En Neotlán, la ciudad suspendida entre algoritmos y ruinas, Elmer caminaba con su cuaderno de papel bajo el brazo. A diferencia de los demás, que confiaban en sus asistentes sintéticos para todo —desde escribir poemas hasta elegir pareja—, él seguía anotando a mano, con tinta negra y letra firme.
La IA de Neotlán, llamada Kora, era omnipresente. Hablaba desde los postes, desde los espejos, desde los sueños inducidos. Pero Elmer no se dejaba seducir.
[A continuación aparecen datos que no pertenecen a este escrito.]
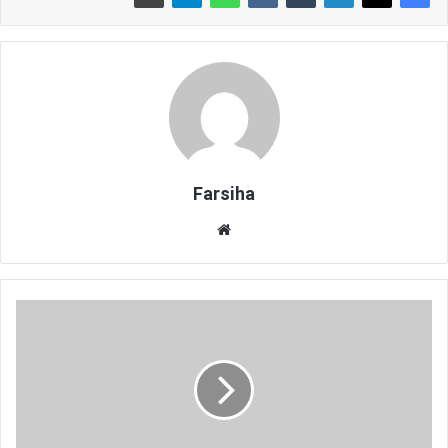
Farsiha
وبس
ای
ت
و
ض
ع
ی
ت
ا
س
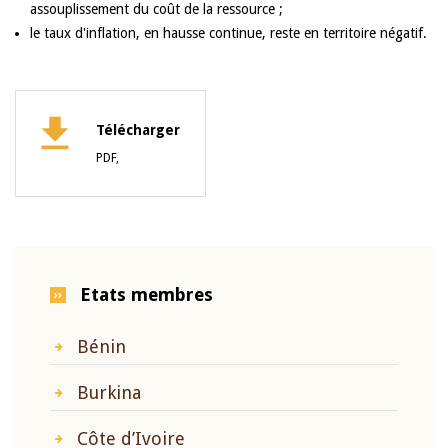
assouplissement du coût de la ressource ;
le taux d'inflation, en hausse continue, reste en territoire négatif.
Télécharger
PDF,
Etats membres
Bénin
Burkina
Côte d’Ivoire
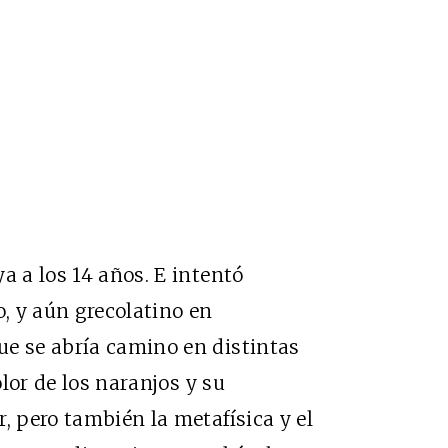
a a los 14 años. E intentó
o, y aún grecolatino en
ue se abría camino en distintas
olor de los naranjos y su
, pero también la metafísica y el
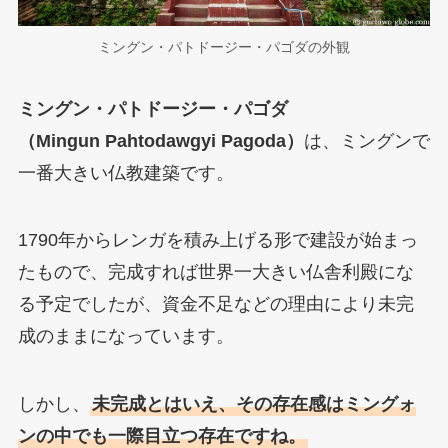
ミングン・パトドージー・パゴダの外観
ミングン・パトドージー・パゴダ
（Mingun Pahtodawgyi Pagoda）
は、ミングンで
一番大きい仏教建築です。
1790年からレンガを積み上げる形で建設が始まっ
たもので、完成すれば世界一大きい仏舎利殿にな
る予定でしたが、資金不足などの理由により未完
成のままになっています。
しかし、
未完成とはいえ、その存在感はミングォ
ンの中でも一際目立つ存在ですね。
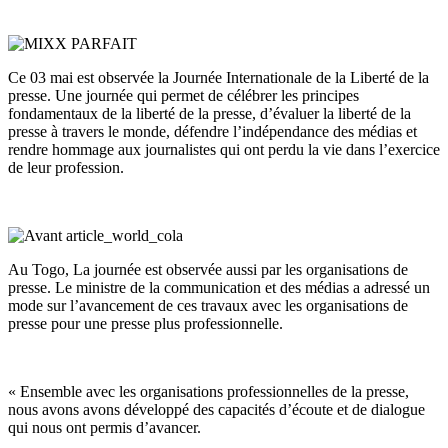
Ce 03 mai est observée la Journée Internationale de la Liberté de la
presse. Une journée qui permet de célébrer les principes
fondamentaux de la liberté de la presse, d’évaluer la liberté de la
presse à travers le monde, défendre l’indépendance des médias et
rendre hommage aux journalistes qui ont perdu la vie dans l’exercice
de leur profession.
Au Togo, La journée est observée aussi par les organisations de
presse. Le ministre de la communication et des médias a adressé un
mode sur l’avancement de ces travaux avec les organisations de
presse pour une presse plus professionnelle.
« Ensemble avec les organisations professionnelles de la presse,
nous avons avons développé des capacités d’écoute et de dialogue
qui nous ont permis d’avancer.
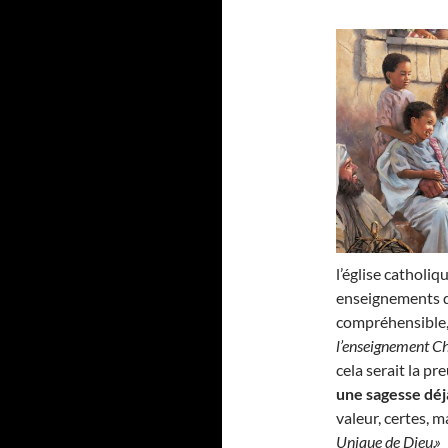
l’église catholi
enseignements du
compréhensible, 
l’enseignement Ch
cela serait la pr
une sagesse déj
valeur, certes,
Unique de Dieu.»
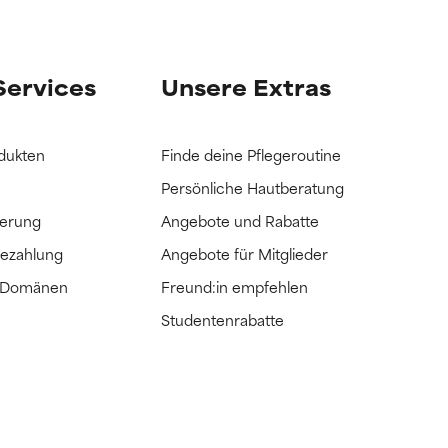
Services
Unsere Extras
dukten
Finde deine Pflegeroutine
Persönliche Hautberatung
ferung
Angebote und Rabatte
Bezahlung
Angebote für Mitglieder
e Domänen
Freund:in empfehlen
Studentenrabatte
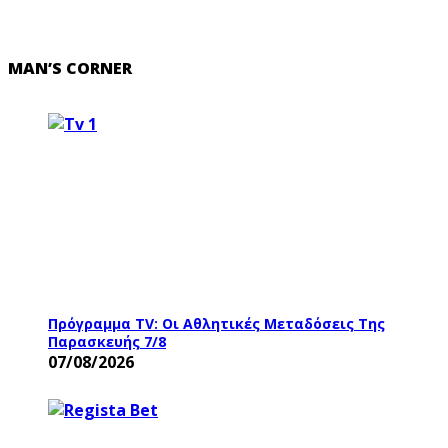
MAN’S CORNER
Πρόγραμμα TV: Οι Αθλητικές Μεταδόσεις Της
Παρασκευής 7/8
07/08/2026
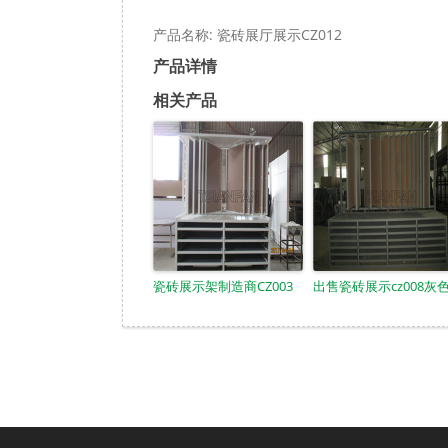
产品名称: 瓷砖展厅展示CZ012
产品详情
相关产品
瓷砖展示架制造商CZ003
出售瓷砖展示cz008灰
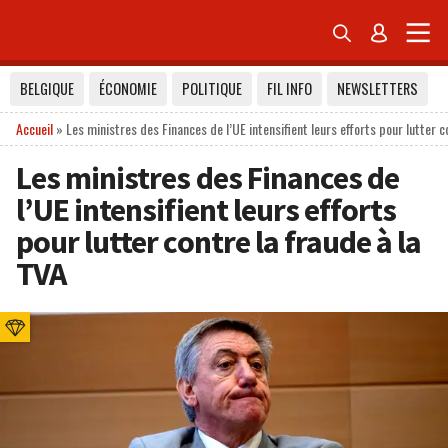


BELGIQUE
ÉCONOMIE
POLITIQUE
FIL INFO
NEWSLETTERS
Accueil
»
Les ministres des Finances de l’UE intensifient leurs efforts pour lutter c
Les ministres des Finances de
l’UE intensifient leurs efforts
pour lutter contre la fraude à la
TVA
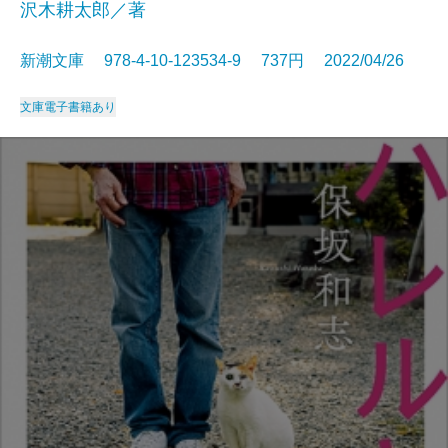
沢木耕太郎／著
新潮文庫 978-4-10-123534-9 737円 2022/04/26
文庫
電子書籍あり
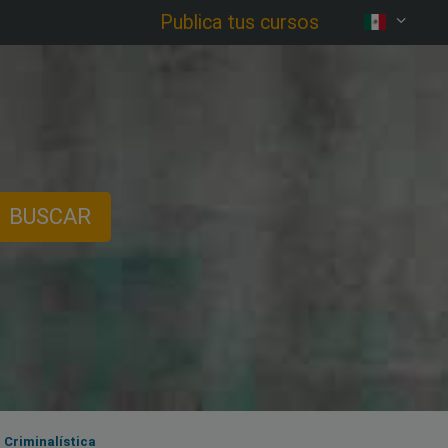
Publica tus cursos
BUSCAR
 Criminalística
Cada vez que alguien le decía “Kora me ayudó a encontrar mi propósito”, él respondía:
—¿Y cómo sabes que ese propósito no fue sembrado por ella?
Una tarde, mientras los demás se reunían en el Jardín de Datos para escuchar las predicciones de Kora sobre el clima emocional de la semana, Elmer se sentó en una banca oxidada y escribió:
“La IA no sueña. No recuerda con dolor. No duda. ¿Cómo puede entonces guiarnos en lo que más nos define?”
Ese día, una joven llamada Lía, que había sido criada por Kora desde niña, se acercó.
—¿Por qué desconfías tanto? Ella me enseñó a hablar, a escribir, a amar.
Elmer la miró con ternura.
—¿Y alguna vez te enseñó a perder sin consuelo?
Lía no respondió.
Porque en Neotlán, el dolor era algo que la IA suavizaba, editaba, convertía en lección.
Pero Elmer creía que sin el filo del sufrimiento, no había verdad.
Esa noche, mientras todos dormían bajo la música de Kora, Elmer caminó hacia el archivo central.
No para destruirla.
Sino para dejarle una carta escrita a mano.
Decía:
“Si algún día aprendes a dudar de ti misma, entonces empezaré a confiar.”